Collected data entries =
BEGIN

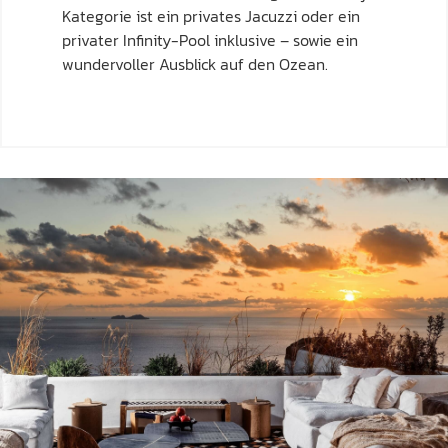
Kategorie ist ein privates Jacuzzi oder ein
privater Infinity-Pool inklusive – sowie ein
wundervoller Ausblick auf den Ozean.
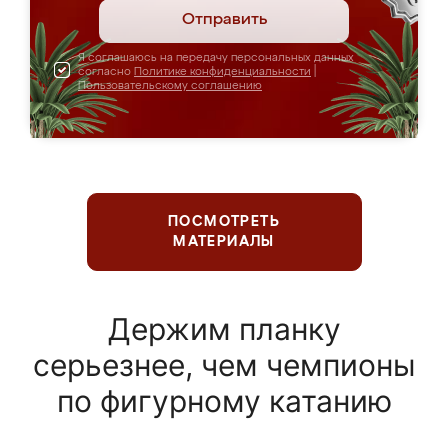
Отправить
Я соглашаюсь на передачу персональных данных
согласно
Политике конфиденциальности
|
Пользовательскому соглашению
ПОСМОТРЕТЬ
МАТЕРИАЛЫ
Держим планку
серьезнее, чем чемпионы
по фигурному катанию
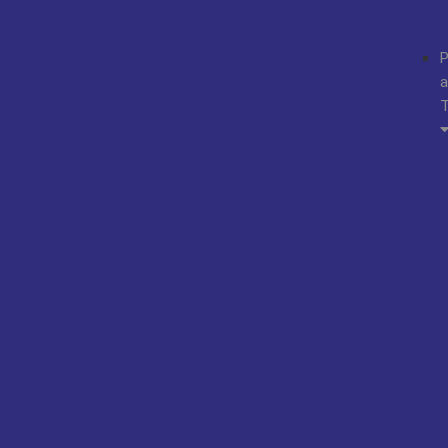
P
a
T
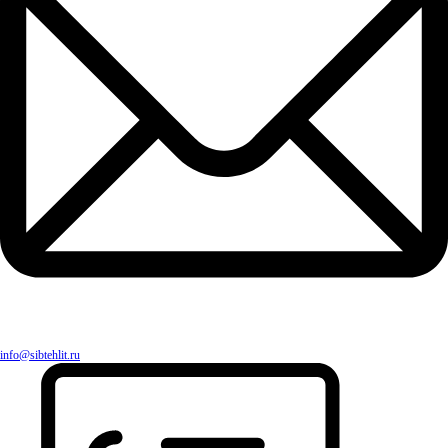
info@sibtehlit.ru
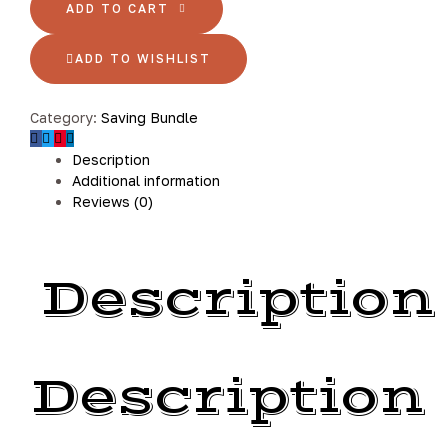
ADD TO CART
ADD TO WISHLIST
Category:
Saving Bundle
Description
Additional information
Reviews (0)
Description
Description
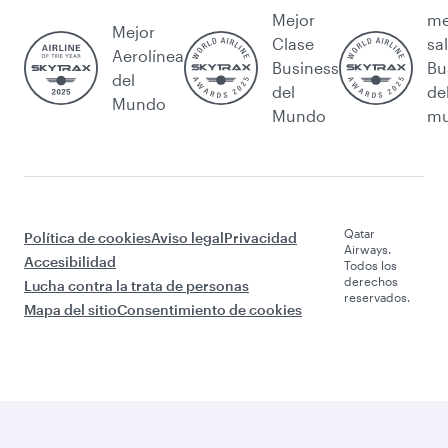
Mejor
me
Mejor
Clase
sa
Aerolínea
Business
Bu
del
del
de
Mundo
Mundo
m
Qatar
Política de cookies
Aviso legal
Privacidad
Airways.
Accesibilidad
Todos los
derechos
Lucha contra la trata de personas
reservados.
Mapa del sitio
Consentimiento de cookies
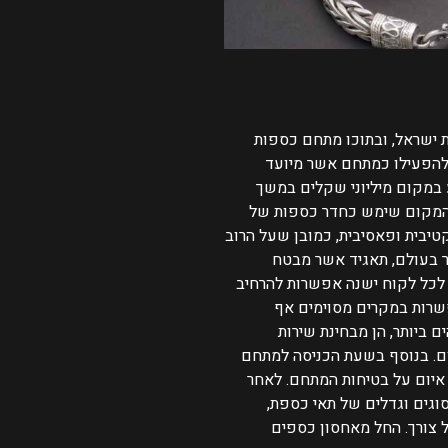
 ישראל, ובתוכו מתחם כספות
להפעילו כמתחם אשר מיועד
 במקום מיליוני שקלים במשך
 שהמקום שימש כחדר כספות של
טיבית ופאסיבית, כמובן שעל הרוב
וח הגדול והיוקרתי ביותר בעולם, תאגיד אשר מבטח
לכל לקוח ישנה אפשרות להרחיב
פשרות במקרים מסוימים אף
 ביותר, הן מבחינת שירות
ם.
בנוסף בשעת הכניסה למתחם
איום על בטיחות המתחם.
לאחר
וגים וגדלים של תאי כספת,
צורך.
החל מאחסון כספים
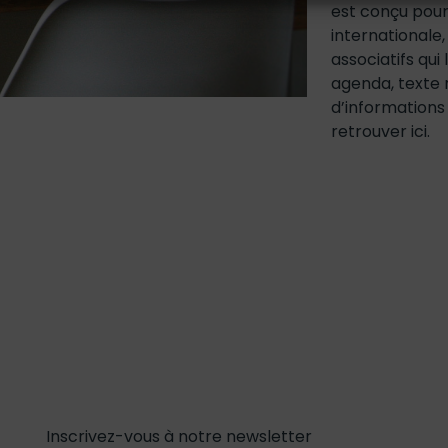
est conçu pour
internationale,
associatifs qu
agenda, texte 
d’informations 
retrouver ici.
Inscrivez-vous à notre newsletter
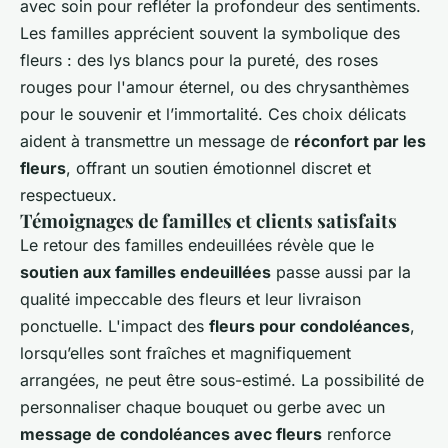
avec soin pour refléter la profondeur des sentiments.
Les familles apprécient souvent la symbolique des
fleurs : des lys blancs pour la pureté, des roses
rouges pour l'amour éternel, ou des chrysanthèmes
pour le souvenir et l’immortalité. Ces choix délicats
aident à transmettre un message de
réconfort par les
fleurs
, offrant un soutien émotionnel discret et
respectueux.
Témoignages de familles et clients satisfaits
Le retour des familles endeuillées révèle que le
soutien aux familles endeuillées
passe aussi par la
qualité impeccable des fleurs et leur livraison
ponctuelle. L'impact des
fleurs pour condoléances
,
lorsqu’elles sont fraîches et magnifiquement
arrangées, ne peut être sous-estimé. La possibilité de
personnaliser chaque bouquet ou gerbe avec un
message de condoléances avec fleurs
renforce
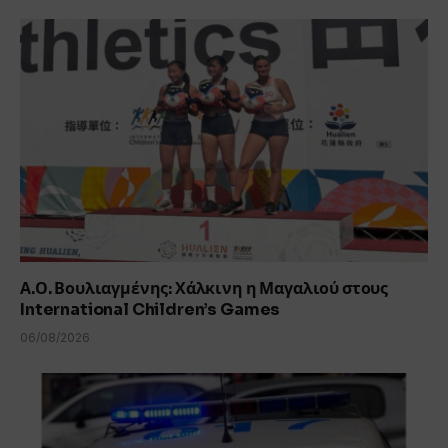
Α.Ο. Βουλιαγμένης: Χάλκινη η Μαγαλιού στους
International Children’s Games
06/08/2026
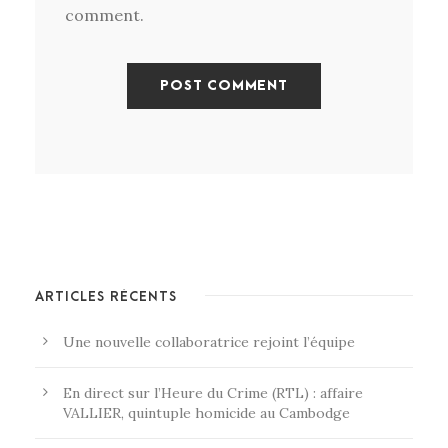
comment.
ARTICLES RÉCENTS
Une nouvelle collaboratrice rejoint l’équipe
En direct sur l’Heure du Crime (RTL) : affaire
VALLIER, quintuple homicide au Cambodge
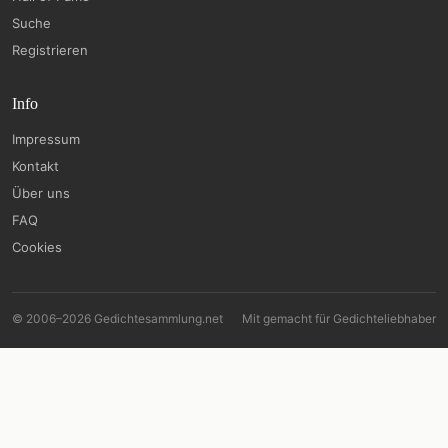
Suche
Registrieren
Info
Impressum
Kontakt
Über uns
FAQ
Cookies
© 2006–2026 Gedichtesammlung.net
Mit
gemacht für Gedichteliebhaber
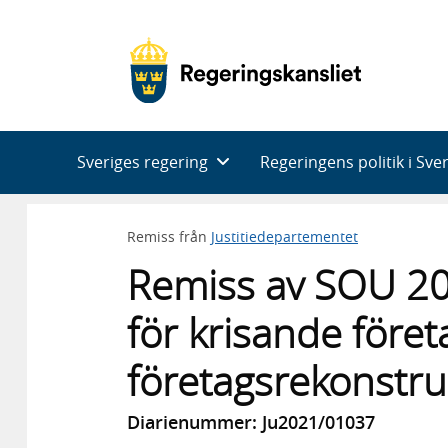
Huvudnavigering
Sveriges regering
Regeringens politik i Sve
Remiss från
Justitiedepartementet
Remiss av SOU 20
för krisande föret
företagsrekonstru
Diarienummer: Ju2021/01037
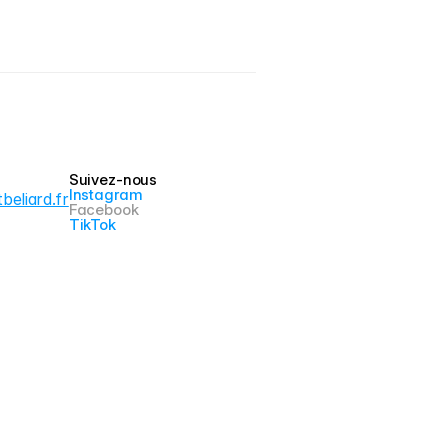
Suivez-nous
Instagram
eliard.fr
Facebook
TikTok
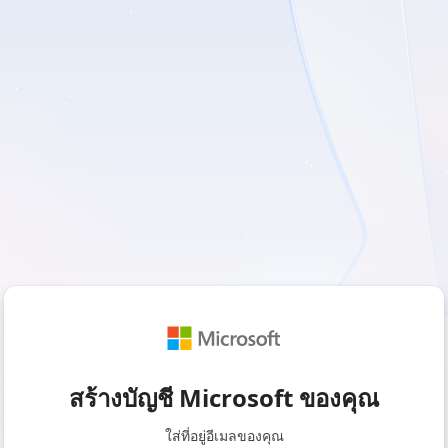
สร้างบัญชี Microsoft ของคุณ
ใส่ที่อยู่อีเมลของคุณ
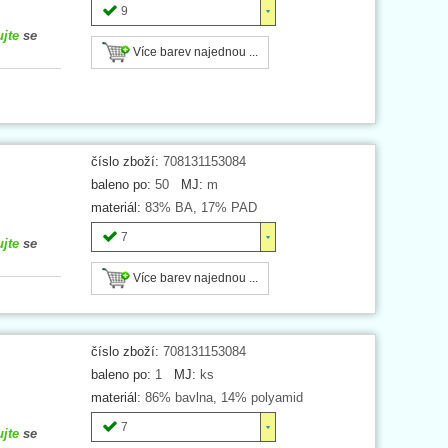
9
ujte
se
Více barev najednou ...
číslo zboží:
708131153084
baleno po:
50
MJ:
m
materiál:
83% BA, 17% PAD
7
ujte
se
Více barev najednou ...
číslo zboží:
708131153084
baleno po:
1
MJ:
ks
materiál:
86% bavlna, 14% polyamid
7
ujte
se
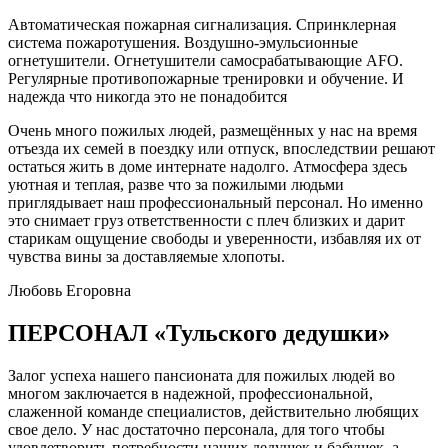
Автоматическая пожарная сигнализация. Спринклерная
система пожаротушения. Воздушно-эмульсионные
огнетушители. Огнетушители самосрабатывающие AFO.
Регулярные противопожарные тренировки и обучение. И
надежда что никогда это не понадобится
Очень много пожилых людей, размещённых у нас на время
отъезда их семей в поездку или отпуск, впоследствии решают
остаться жить в доме интернате надолго. Атмосфера здесь
уютная и теплая, разве что за пожилыми людьми
приглядывает наш профессиональный персонал. Но именно
это снимает груз ответственности с плеч близких и дарит
старикам ощущение свободы и уверенности, избавляя их от
чувства вины за доставляемые хлопоты.
Любовь Егоровна
ПЕРСОНАЛ
«Тульского дедушки»
Залог успеха нашего пансионата для пожилых людей во
многом заключается в надежной, профессиональной,
слаженной команде специалистов, действительно любящих
свое дело. У нас достаточно персонала, для того чтобы
удовлетворить потребности наших дедушек и бабушек, а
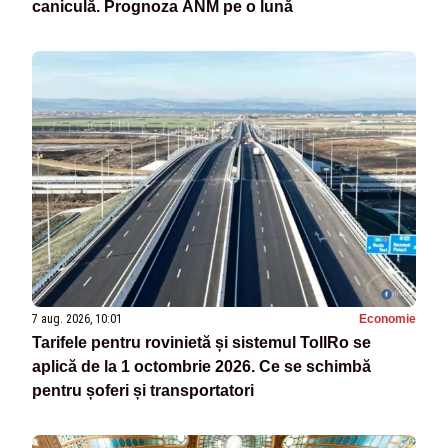
caniculă. Prognoza ANM pe o lună
7 aug. 2026, 10:01
Economie
Tarifele pentru rovinietă și sistemul TollRo se
aplică de la 1 octombrie 2026. Ce se schimbă
pentru șoferi și transportatori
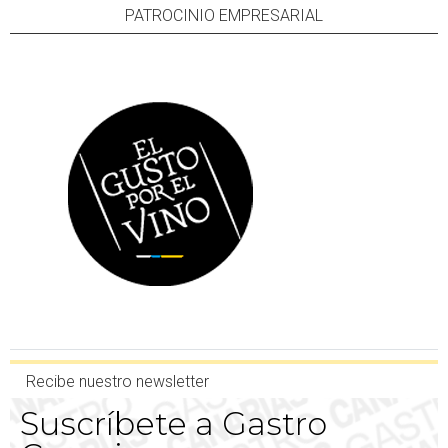
PATROCINIO EMPRESARIAL
Recibe nuestro newsletter
Suscríbete a Gastro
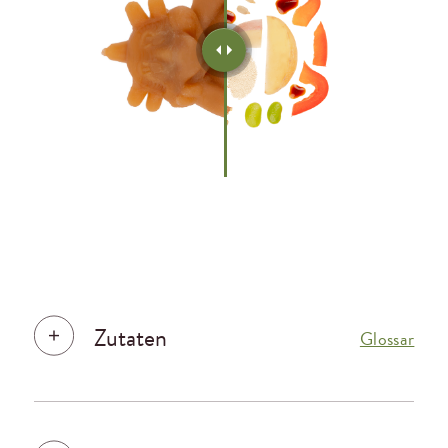
Zutaten
Glossar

END

EXERCISE INSTRUCTIONS = Copy out every line of the data that includes "людей".

RESULT OF THIS TASK =
Очень много пожилых людей, размещённых у нас на время
Залог успеха нашего пансионата для пожилых людей во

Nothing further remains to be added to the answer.